WORK TO BE COMPLETED:
Every line below must come back exactly as it stands, with the images omitted.

(Stored items)
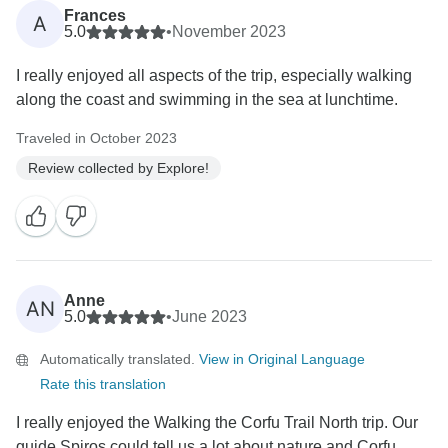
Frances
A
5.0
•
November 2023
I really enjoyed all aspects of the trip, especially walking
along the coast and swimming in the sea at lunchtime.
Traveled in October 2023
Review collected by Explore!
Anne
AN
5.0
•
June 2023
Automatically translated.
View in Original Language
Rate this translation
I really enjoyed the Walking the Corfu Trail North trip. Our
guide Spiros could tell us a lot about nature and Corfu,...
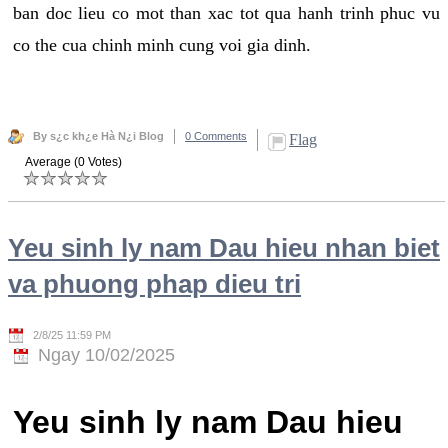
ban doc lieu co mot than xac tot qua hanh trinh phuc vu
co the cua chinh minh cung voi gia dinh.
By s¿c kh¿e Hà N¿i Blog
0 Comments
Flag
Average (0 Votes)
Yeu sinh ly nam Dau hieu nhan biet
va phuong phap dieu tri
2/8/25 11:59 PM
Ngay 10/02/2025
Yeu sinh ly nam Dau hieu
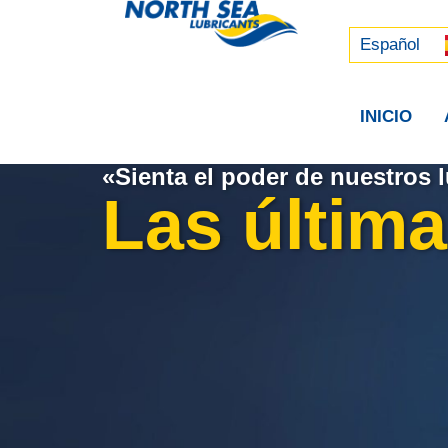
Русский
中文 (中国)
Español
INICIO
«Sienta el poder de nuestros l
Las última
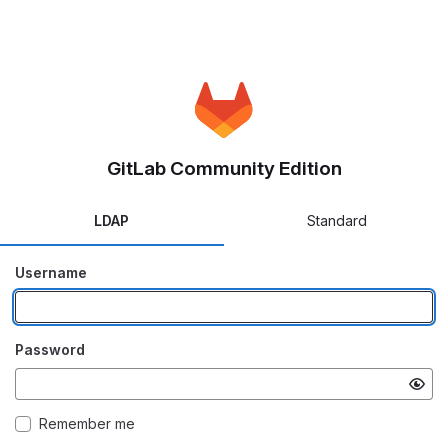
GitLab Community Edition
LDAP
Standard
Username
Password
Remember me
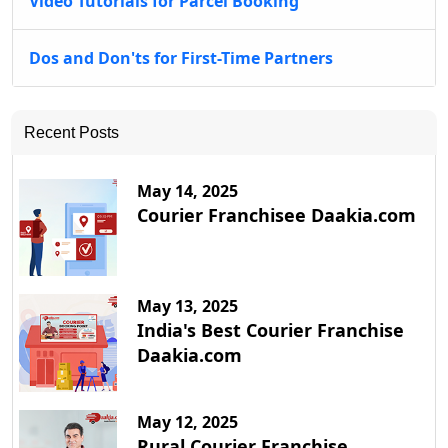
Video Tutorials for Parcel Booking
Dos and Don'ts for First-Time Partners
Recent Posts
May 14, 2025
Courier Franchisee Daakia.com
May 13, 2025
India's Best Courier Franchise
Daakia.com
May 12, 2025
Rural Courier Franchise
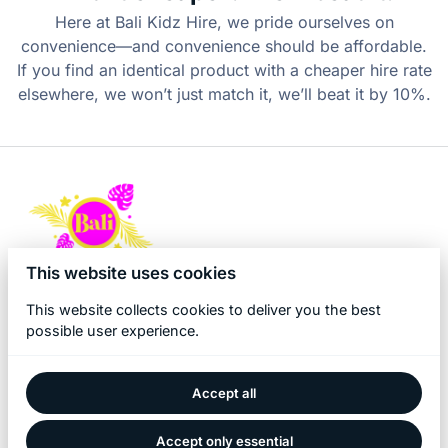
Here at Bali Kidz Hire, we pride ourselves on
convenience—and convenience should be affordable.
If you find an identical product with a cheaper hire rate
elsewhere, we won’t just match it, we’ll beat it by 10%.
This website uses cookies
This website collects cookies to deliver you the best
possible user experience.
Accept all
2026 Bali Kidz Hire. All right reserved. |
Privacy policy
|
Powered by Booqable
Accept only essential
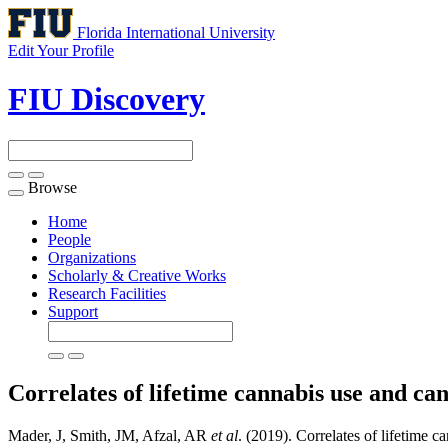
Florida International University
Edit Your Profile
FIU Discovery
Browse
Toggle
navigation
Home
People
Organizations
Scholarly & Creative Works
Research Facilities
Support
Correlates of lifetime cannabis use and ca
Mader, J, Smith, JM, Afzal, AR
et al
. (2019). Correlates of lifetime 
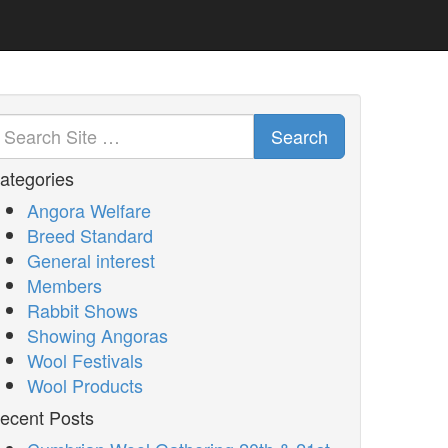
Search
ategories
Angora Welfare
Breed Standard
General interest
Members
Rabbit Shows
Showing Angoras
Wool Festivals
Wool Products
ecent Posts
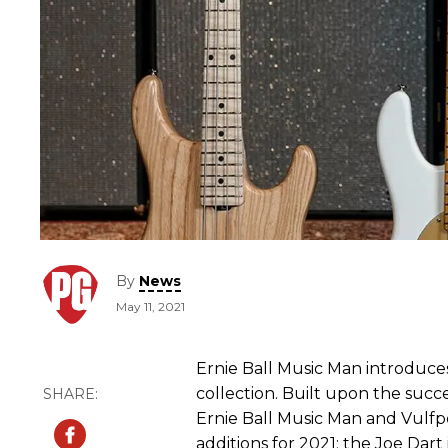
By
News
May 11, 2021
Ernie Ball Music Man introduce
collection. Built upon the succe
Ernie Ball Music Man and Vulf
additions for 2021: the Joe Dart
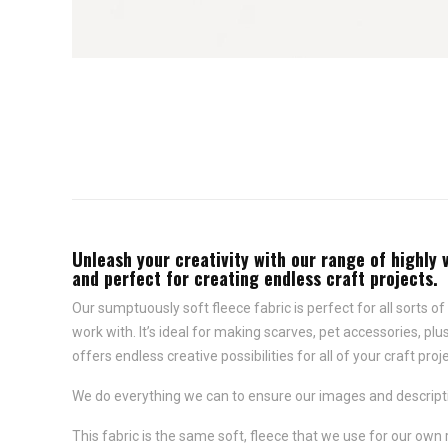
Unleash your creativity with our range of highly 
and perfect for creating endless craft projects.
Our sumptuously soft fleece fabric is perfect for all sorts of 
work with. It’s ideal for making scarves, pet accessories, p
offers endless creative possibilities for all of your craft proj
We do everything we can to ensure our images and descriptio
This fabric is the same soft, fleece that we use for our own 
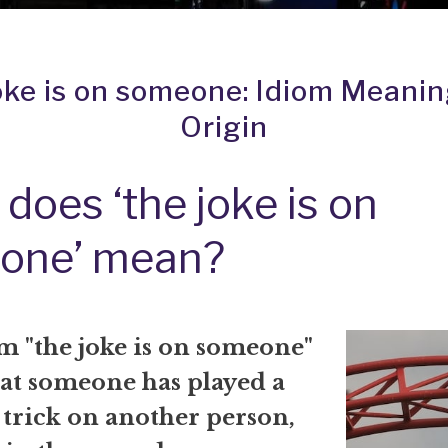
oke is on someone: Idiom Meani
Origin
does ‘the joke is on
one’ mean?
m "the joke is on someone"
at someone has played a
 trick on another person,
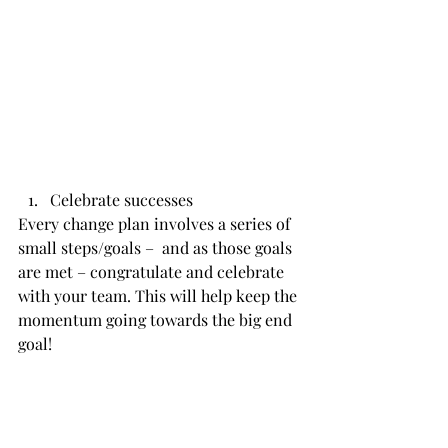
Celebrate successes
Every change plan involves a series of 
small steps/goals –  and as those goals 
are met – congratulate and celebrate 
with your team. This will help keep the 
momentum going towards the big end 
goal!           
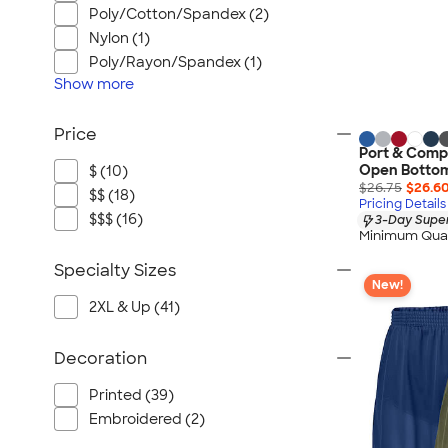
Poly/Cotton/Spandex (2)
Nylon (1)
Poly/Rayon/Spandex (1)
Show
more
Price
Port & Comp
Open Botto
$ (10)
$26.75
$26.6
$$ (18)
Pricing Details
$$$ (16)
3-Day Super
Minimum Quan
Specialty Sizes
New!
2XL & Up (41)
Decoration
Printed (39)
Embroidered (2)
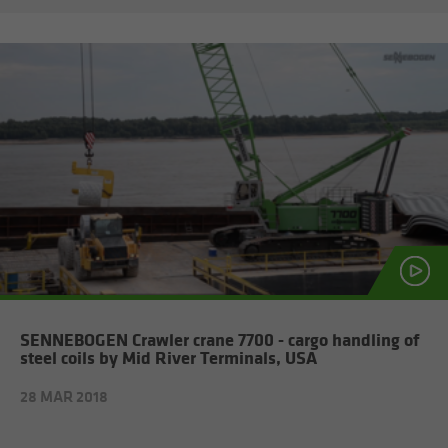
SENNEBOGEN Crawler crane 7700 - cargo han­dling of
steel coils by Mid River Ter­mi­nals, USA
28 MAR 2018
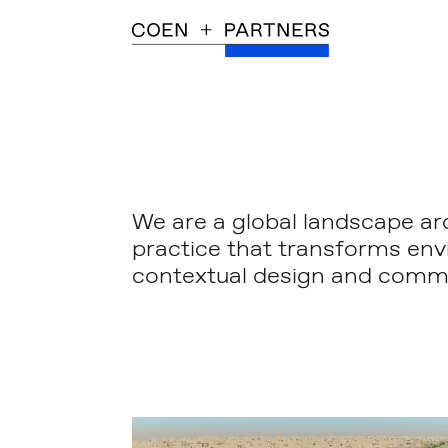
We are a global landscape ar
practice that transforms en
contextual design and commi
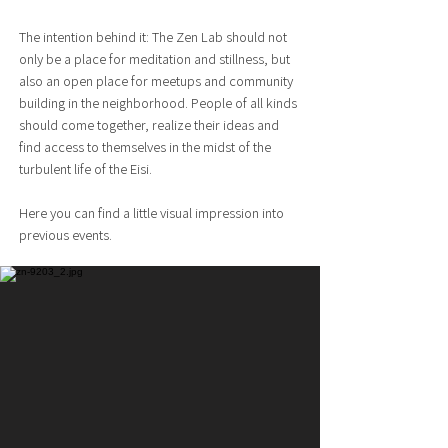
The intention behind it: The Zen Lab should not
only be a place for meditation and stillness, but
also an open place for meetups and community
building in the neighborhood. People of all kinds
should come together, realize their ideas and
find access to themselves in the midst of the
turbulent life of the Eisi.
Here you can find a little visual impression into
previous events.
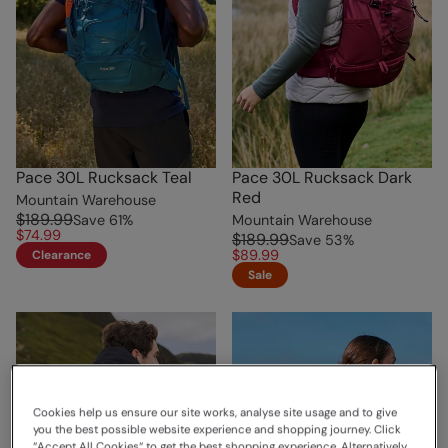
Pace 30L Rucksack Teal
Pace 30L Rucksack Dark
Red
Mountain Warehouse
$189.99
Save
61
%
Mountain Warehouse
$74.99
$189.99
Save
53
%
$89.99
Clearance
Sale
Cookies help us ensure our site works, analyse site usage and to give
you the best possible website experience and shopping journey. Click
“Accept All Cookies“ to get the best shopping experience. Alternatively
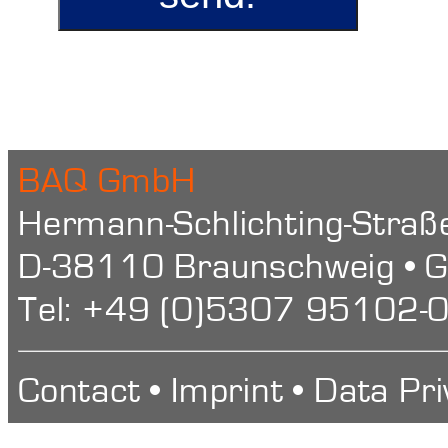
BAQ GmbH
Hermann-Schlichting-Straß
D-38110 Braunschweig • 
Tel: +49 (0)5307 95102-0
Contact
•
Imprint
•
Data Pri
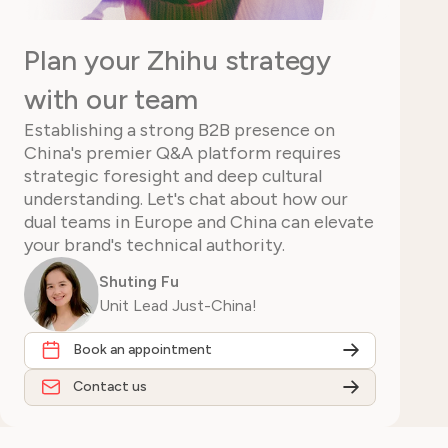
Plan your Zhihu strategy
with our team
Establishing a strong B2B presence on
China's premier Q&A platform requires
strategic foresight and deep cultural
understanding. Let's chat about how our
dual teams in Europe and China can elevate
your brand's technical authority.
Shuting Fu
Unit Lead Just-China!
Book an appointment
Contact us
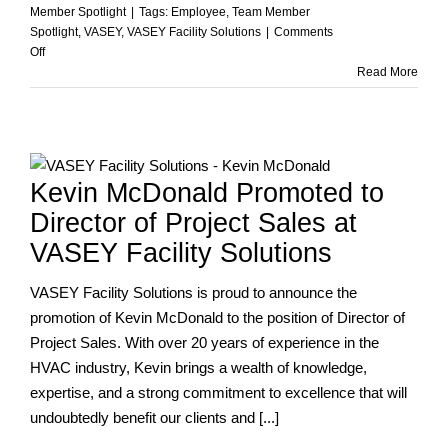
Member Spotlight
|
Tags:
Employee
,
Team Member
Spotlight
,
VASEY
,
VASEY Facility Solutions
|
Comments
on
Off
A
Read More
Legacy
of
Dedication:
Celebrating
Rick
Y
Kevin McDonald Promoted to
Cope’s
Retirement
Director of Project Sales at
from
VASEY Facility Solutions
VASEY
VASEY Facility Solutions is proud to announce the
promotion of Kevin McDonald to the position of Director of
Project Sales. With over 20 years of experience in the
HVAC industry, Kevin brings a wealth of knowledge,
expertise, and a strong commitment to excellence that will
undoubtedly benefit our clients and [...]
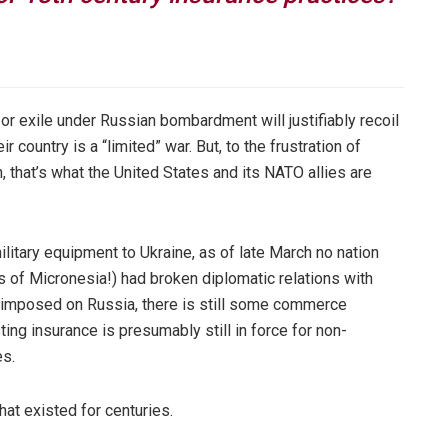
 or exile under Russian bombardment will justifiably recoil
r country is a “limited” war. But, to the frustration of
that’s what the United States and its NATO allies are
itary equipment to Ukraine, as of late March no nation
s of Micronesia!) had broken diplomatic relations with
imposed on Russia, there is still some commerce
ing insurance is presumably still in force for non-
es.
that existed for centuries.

OUTPUT FOR THIS TASK:
Frances
A
5.0
•
November 2023
I really enjoyed all aspects of the trip, especially walking
along the coast and swimming in the sea at lunchtime.
Traveled in October 2023
Review collected by Explore!
Anne
AN
5.0
•
June 2023
Automatically translated.
View in Original Language
Rate this translation
I really enjoyed the Walking the Corfu Trail North trip. Our
guide Spiros could tell us a lot about nature and Corfu,...
ban doc lieu co mot than xac tot qua hanh trinh phuc vu
co the cua chinh minh cung voi gia dinh.
By s¿c kh¿e Hà N¿i Blog
0 Comments
Flag
Average (0 Votes)
Yeu sinh ly nam Dau hieu nhan biet
va phuong phap dieu tri
2/8/25 11:59 PM
Ngay 10/02/2025
Yeu sinh ly nam Dau hieu
Русский
中文 (中国)
Español
INICIO
«Sienta el poder de nuestros l
Las última
GitLab Community Edition
LDAP
Standard
Username
Password
Remember me
Video Tutorials for Parcel Booking
Dos and Don'ts for First-Time Partners
Recent Posts
May 14, 2025
Courier Franchisee Daakia.com
May 13, 2025
India's Best Courier Franchise
Daakia.com
May 12, 2025
Rural Courier Franchise
Here at Bali Kidz Hire, we pride ourselves on
convenience—and convenience should be affordable.
If you find an identical product with a cheaper hire rate
elsewhere, we won’t just match it, we’ll beat it by 10%.
This website uses cookies
This website collects cookies to deliver you the best
possible user experience.
Accept all
2026 Bali Kidz Hire. All right reserved. |
Privacy policy
|
Powered by Booqable
Accept only essential
Florida International University
Edit Your Profile
FIU Discovery
Browse
Toggle
navigation
Home
People
Organizations
Scholarly & Creative Works
Research Facilities
Support
Correlates of lifetime cannabis use and ca
Mader, J, Smith, JM, Afzal, AR
et al
. (2019). Correlates of lifetime 
Search
ategories
Angora Welfare
Breed Standard
General interest
Members
Rabbit Shows
Showing Angoras
Wool Festivals
Wool Products
ecent Posts
By
News
May 11, 2021
Ernie Ball Music Man introduce
collection. Built upon the succe
Ernie Ball Music Man and Vulf
additions for 2021: the Joe Dart
Unleash your creativity with our range of highly 
and perfect for creating endless craft projects.
Our sumptuously soft fleece fabric is perfect for all sorts of 
work with. It’s ideal for making scarves, pet accessories, p
offers endless creative possibilities for all of your craft proj
We do everything we can to ensure our images and descriptio
This fabric is the same soft, fleece that we use for our own 
oke is on someone: Idiom Meani
Origin
does ‘the joke is on
one’ mean?
m "the joke is on someone"
at someone has played a
 trick on another person,
Celebrate successes
Every change plan involves a series of 
small steps/goals –  and as those goals 
are met – congratulate and celebrate 
with your team. This will help keep the 
momentum going towards the big end 
goal!           
Poly/Cotton/Spandex (2)
Nylon (1)
Poly/Rayon/Spandex (1)
Show
more
Price
Port & Comp
Open Botto
$ (10)
$26.75
$26.6
$$ (18)
Pricing Details
$$$ (16)
3-Day Super
Minimum Quan
Specialty Sizes
New!
2XL & Up (41)
Decoration
Printed (39)
Embroidered (2)
SENNEBOGEN Crawler crane 7700 - cargo han­dling of
steel coils by Mid River Ter­mi­nals, USA
28 MAR 2018
We are a global landscape ar
practice that transforms en
contextual design and commi
The intention behind it: The Zen Lab should not
only be a place for meditation and stillness, but
also an open place for meetups and community
building in the neighborhood. People of all kinds
should come together, realize their ideas and
find access to themselves in the midst of the
turbulent life of the Eisi.
Here you can find a little visual impression into
previous events.
Pace 30L Rucksack Teal
Pace 30L Rucksack Dark
Red
Mountain Warehouse
$189.99
Save
61
%
Mountain Warehouse
$74.99
$189.99
Save
53
%
$89.99
Clearance
Sale
Cookies help us ensure our site works, analyse site usage and to give
you the best possible website experience and shopping journey. Click
“Accept All Cookies“ to get the best shopping experience. Alternatively
BAQ GmbH
Hermann-Schlichting-Straß
D-38110 Braunschweig • 
Tel: +49 (0)5307 95102-0
Contact
•
Imprint
•
Data Pri
Plan your Zhihu strategy
with our team
Establishing a strong B2B presence on
China's premier Q&A platform requires
strategic foresight and deep cultural
understanding. Let's chat about how our
dual teams in Europe and China can elevate
your brand's technical authority.
Shuting Fu
Unit Lead Just-China!
Book an appointment
Contact us
Member Spotlight
|
Tags:
Employee
,
Team Member
Spotlight
,
VASEY
,
VASEY Facility Solutions
|
Comments
on
Off
A
Read More
Legacy
of
Dedication:
Celebrating
Rick
Y
Kevin McDonald Promoted to
Cope’s
Retirement
Director of Project Sales at
from
VASEY Facility Solutions
VASEY
VASEY Facility Solutions is proud to announce the
promotion of Kevin McDonald to the position of Director of
Project Sales. With over 20 years of experience in the
HVAC industry, Kevin brings a wealth of knowledge,
expertise, and a strong commitment to excellence that will
undoubtedly benefit our clients and [...]
 or exile under Russian bombardment will justifiably recoil
r country is a “limited” war. But, to the frustration of
that’s what the United States and its NATO allies are
itary equipment to Ukraine, as of late March no nation
s of Micronesia!) had broken diplomatic relations with
imposed on Russia, there is still some commerce
ing insurance is presumably still in force for non-
es.
that existed for centuries.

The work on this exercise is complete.